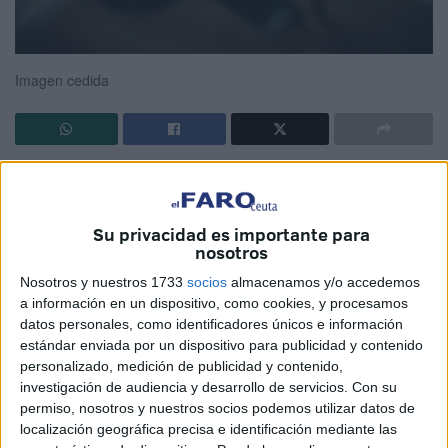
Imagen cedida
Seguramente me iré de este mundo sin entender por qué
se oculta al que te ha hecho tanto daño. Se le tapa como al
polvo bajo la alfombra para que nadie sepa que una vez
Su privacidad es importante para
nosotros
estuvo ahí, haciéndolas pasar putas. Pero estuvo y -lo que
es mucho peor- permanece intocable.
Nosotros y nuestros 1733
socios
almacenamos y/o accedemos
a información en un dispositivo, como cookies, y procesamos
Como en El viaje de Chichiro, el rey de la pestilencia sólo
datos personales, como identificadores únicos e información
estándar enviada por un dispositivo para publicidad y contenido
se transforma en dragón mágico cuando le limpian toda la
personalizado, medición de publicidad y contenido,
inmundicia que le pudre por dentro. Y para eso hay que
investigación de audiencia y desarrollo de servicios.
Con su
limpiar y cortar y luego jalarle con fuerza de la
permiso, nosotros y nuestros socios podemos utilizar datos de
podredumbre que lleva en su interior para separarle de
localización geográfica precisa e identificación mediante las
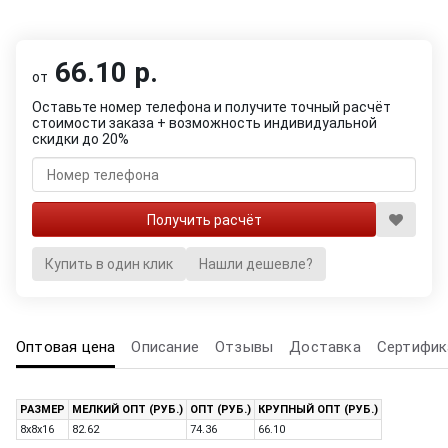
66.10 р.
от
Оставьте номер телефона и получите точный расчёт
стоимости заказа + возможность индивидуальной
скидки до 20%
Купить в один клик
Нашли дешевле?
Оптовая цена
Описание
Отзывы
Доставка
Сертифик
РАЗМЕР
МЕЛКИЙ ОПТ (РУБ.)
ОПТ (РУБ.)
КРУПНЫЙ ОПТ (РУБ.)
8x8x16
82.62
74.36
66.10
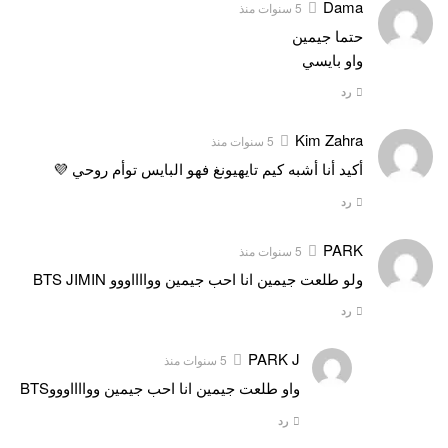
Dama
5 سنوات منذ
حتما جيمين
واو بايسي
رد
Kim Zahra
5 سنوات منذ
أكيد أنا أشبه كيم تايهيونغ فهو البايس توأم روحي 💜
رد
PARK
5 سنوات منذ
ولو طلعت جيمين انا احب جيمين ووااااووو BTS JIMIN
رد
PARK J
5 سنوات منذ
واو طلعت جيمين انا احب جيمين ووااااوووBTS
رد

#### [Task requirements]
In your copy of the material, match every word exactly and include no pictures.

#### [Answer space]
Imagen cedida
Seguramente me iré de este mundo sin entender por qué
se oculta al que te ha hecho tanto daño. Se le tapa como al
polvo bajo la alfombra para que nadie sepa que una vez
Su privacidad es importante para
nosotros
estuvo ahí, haciéndolas pasar putas. Pero estuvo y -lo que
es mucho peor- permanece intocable.
Nosotros y nuestros 1733
socios
almacenamos y/o accedemos
a información en un dispositivo, como cookies, y procesamos
Como en El viaje de Chichiro, el rey de la pestilencia sólo
datos personales, como identificadores únicos e información
estándar enviada por un dispositivo para publicidad y contenido
se transforma en dragón mágico cuando le limpian toda la
personalizado, medición de publicidad y contenido,
inmundicia que le pudre por dentro. Y para eso hay que
investigación de audiencia y desarrollo de servicios.
Con su
limpiar y cortar y luego jalarle con fuerza de la
permiso, nosotros y nuestros socios podemos utilizar datos de
podredumbre que lleva en su interior para separarle de
localización geográfica precisa e identificación mediante las
66.10 р.
от
Оставьте номер телефона и получите точный расчёт
стоимости заказа + возможность индивидуальной
скидки до 20%
Купить в один клик
Нашли дешевле?
Оптовая цена
Описание
Отзывы
Доставка
Сертифик
РАЗМЕР
МЕЛКИЙ ОПТ (РУБ.)
ОПТ (РУБ.)
КРУПНЫЙ ОПТ (РУБ.)
8x8x16
82.62
74.36
66.10
Dama
5 سنوات منذ
حتما جيمين
واو بايسي
رد
Kim Zahra
5 سنوات منذ
أكيد أنا أشبه كيم تايهيونغ فهو البايس توأم روحي 💜
رد
PARK
5 سنوات منذ
ولو طلعت جيمين انا احب جيمين ووااااووو BTS JIMIN
رد
PARK J
5 سنوات منذ
واو طلعت جيمين انا احب جيمين ووااااوووBTS
رد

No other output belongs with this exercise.